Woodward wants reporter to apologize for questioning decision to withhold Trump coronavirus comments

Veteran reporter Bob Woodward seemed unhappy after a healthcare reporter questioned his decision not to disclose President Trump’s comments about the coronavirus in public months before his new book, Rage, was released.

Woodward demanded an apology from Shira Stein, a Bloomberg reporter covering the Department of Health and Human Services, on Friday at the Investigative Reporters and Editors conference after she asked him whom he consulted before deciding not to come forward with the tape of the president saying he “wanted to always play [the coronavirus] down.”

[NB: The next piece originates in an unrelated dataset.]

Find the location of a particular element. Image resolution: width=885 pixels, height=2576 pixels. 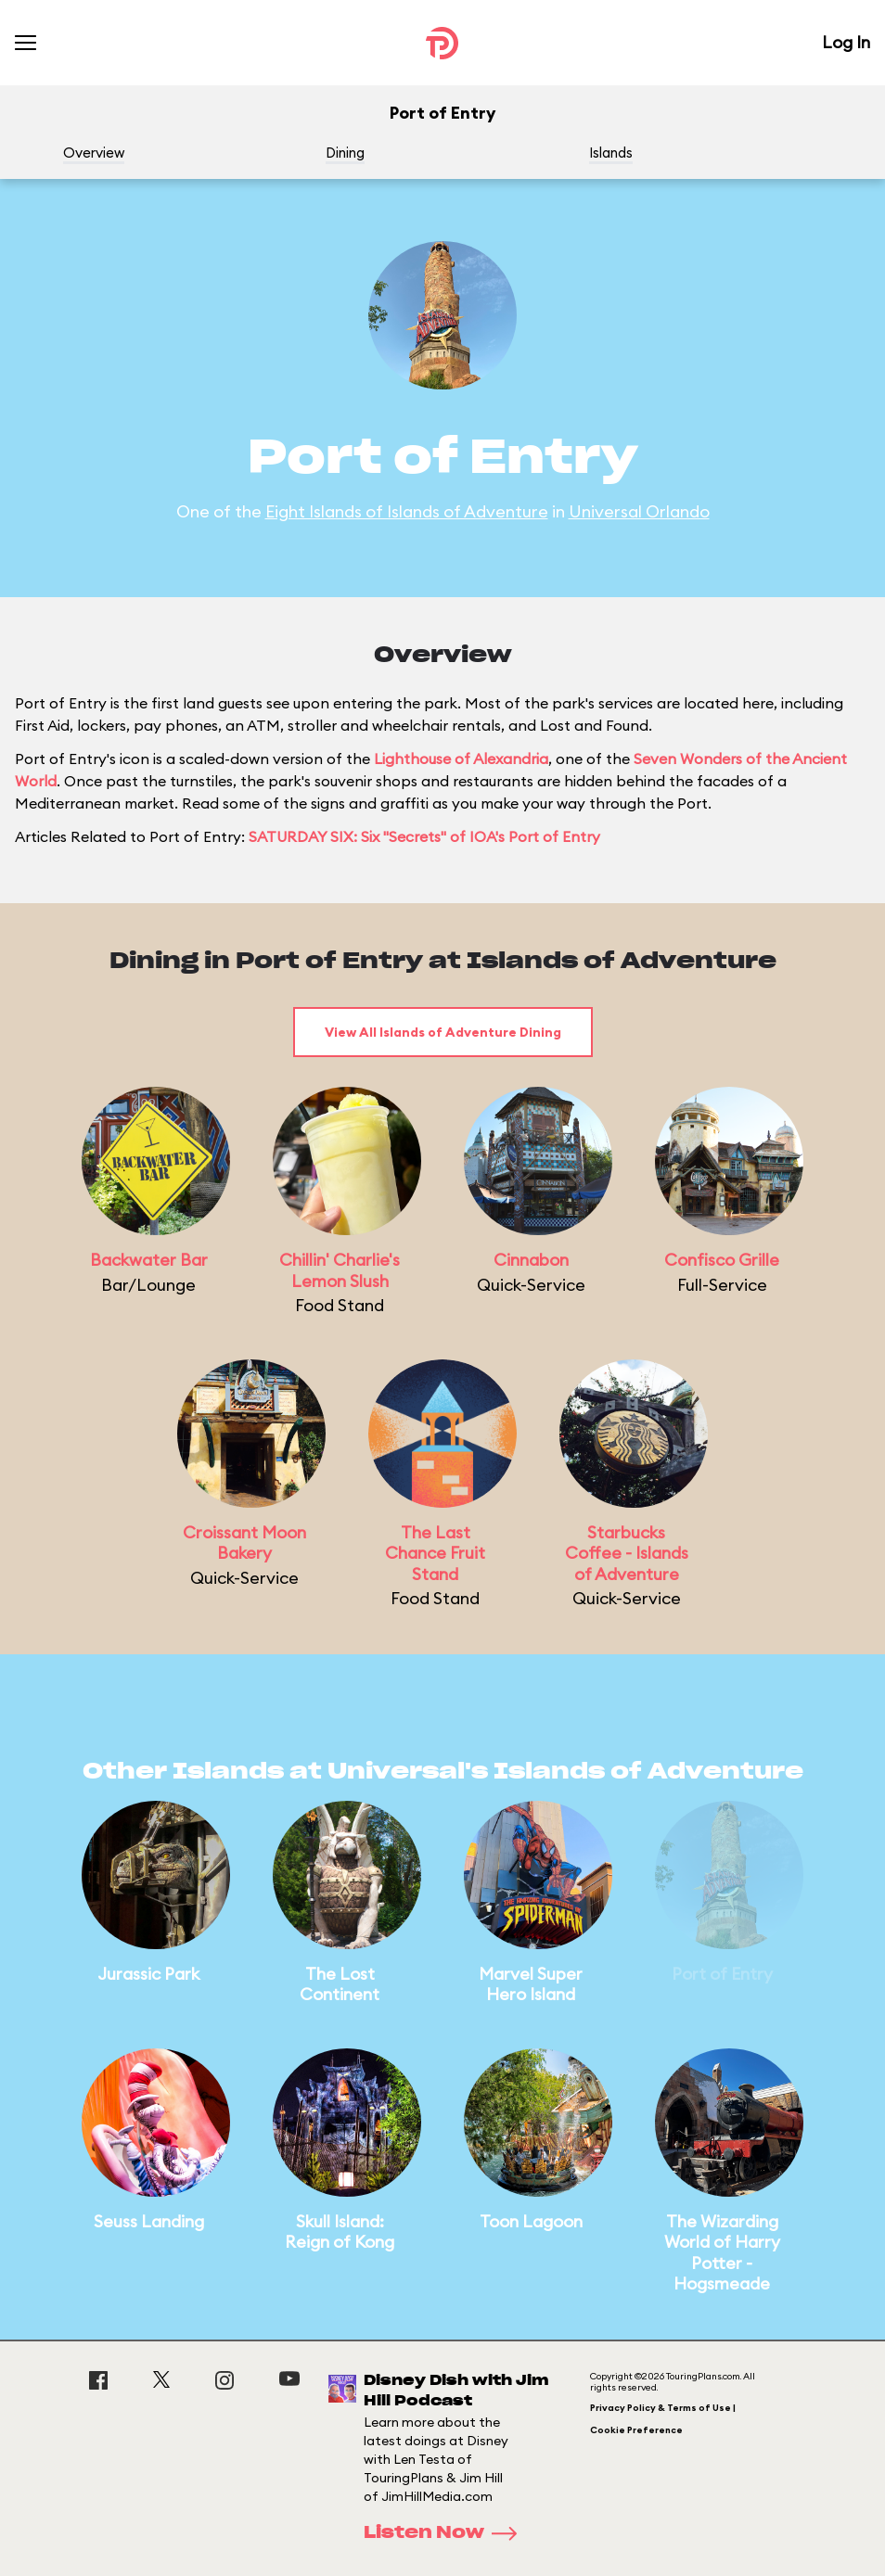

Overview is located at coordinates (93, 152).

“Who did you consult with when you decided that what Trump said in January about COVID-19 wasn’t worth reporting?” she asked him. “Did any of them say you should publish it, and what was your justification for not doing so? As a healthcare reporter, you were wrong. We knew back then that this virus was spread by aerosol and was deadlier than the flu. You didn’t need to know where Trump got that information to know it was newsworthy.”

“I guess you didn’t cover when we dealt with this earlier. I urge you to read the book, and then, you can send me an apology because I was not wrong. […] I thought he was talking about China,” Woodward fired back. “It was in May that I learned he was talking about the U.S. […] You don’t understand the circumstances.”

The journalist, who is most known for his reporting on the Watergate scandal, offered to send the reporter a copy of the book and said that she would “understand” once she read it.

Rage, which is the top book on New York Times’s best-sellers, included never-before-released anecdotes about North Korean leader Kim Jong Un’s letters to Trump, former Director of National Intelligence Dan Coats fearing that Russian President Vladimir Putin had dirt on Trump, and other details about the Trump presidency.